Sarah Cannon Research Institute, Nashville, TN, USA.
Cancer J. 2011 Sep-Oct;17(5):267-72. doi: 10.1097/PPO.0b013e3182329791.
: The aim of the study was to evaluate the feasibility and efficacy of adding bevacizumab and erlotinib to concurrent chemoradiation therapy for first-line treatment of patients with locally advanced squamous carcinoma of the head and neck.
: Sixty previously untreated patients with squamous carcinoma of the head and neck (36 with oropharyngeal primaries; 83% men; median age, 56 years; 73% stage IV) received induction chemotherapy with 6 weeks of paclitaxel, carboplatin, infusional 5-fluorouracil, and bevacizumab; this treatment was followed by radiation therapy, weekly paclitaxel, bevacizumab, and erlotinib.
: After a median follow up of 32 months, the estimated 3-year progression-free and overall survival rates are 71% and 82%, respectively. Sixty-five percent of patients had major responses after induction therapy; after completion of therapy, 95% of patients had either partial or complete response radiographically. As expected, grade 3/4 mucosal toxicity occurred frequently (88%) during combined modality; no unexpected toxicity resulted from the addition of bevacizumab and erlotinib.
: The addition of bevacizumab and erlotinib to first-line combined modality therapy was feasible in a community-based setting, producing toxicity comparable to other effective combined modality regimens for head and neck cancer.

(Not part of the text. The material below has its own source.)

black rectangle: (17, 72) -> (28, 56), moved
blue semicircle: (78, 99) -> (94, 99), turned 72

The high level of efficacy suggests that incorporation of these targeted agents into first-line therapy should be further explored.

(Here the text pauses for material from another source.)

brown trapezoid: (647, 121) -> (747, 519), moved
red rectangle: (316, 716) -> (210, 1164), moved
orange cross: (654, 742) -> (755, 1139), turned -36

本研究旨在评估贝伐珠单抗联合厄洛替尼添加到同期放化疗一线治疗局部晚期头颈部鳞状细胞癌的可行性和疗效。
60 例未经治疗的头颈部鳞状细胞癌患者(36 例口咽癌原发灶;男性占 83%;中位年龄 56 岁;73%为 IV 期)接受了 6 周紫杉醇、卡铂、持续 5-氟尿嘧啶和贝伐珠单抗诱导化疗;随后进行放射治疗、每周紫杉醇、贝伐珠单抗和厄洛替尼治疗。
中位随访 32 个月后,估计 3 年无进展生存率和总生存率分别为 71%和 82%。诱导治疗后 65%的患者有主要反应;完成治疗后,95%的患者影像学上有部分或完全缓解。预期的联合治疗中黏膜毒性(88%)频繁发生;贝伐珠单抗和厄洛替尼的添加没有产生意外的毒性。
贝伐珠单抗和厄洛替尼联合一线综合治疗在社区环境中是可行的,产生的毒性与其他有效的头颈部癌症联合治疗方案相当。高疗效表明,应进一步探索将这些靶向药物纳入一线治疗。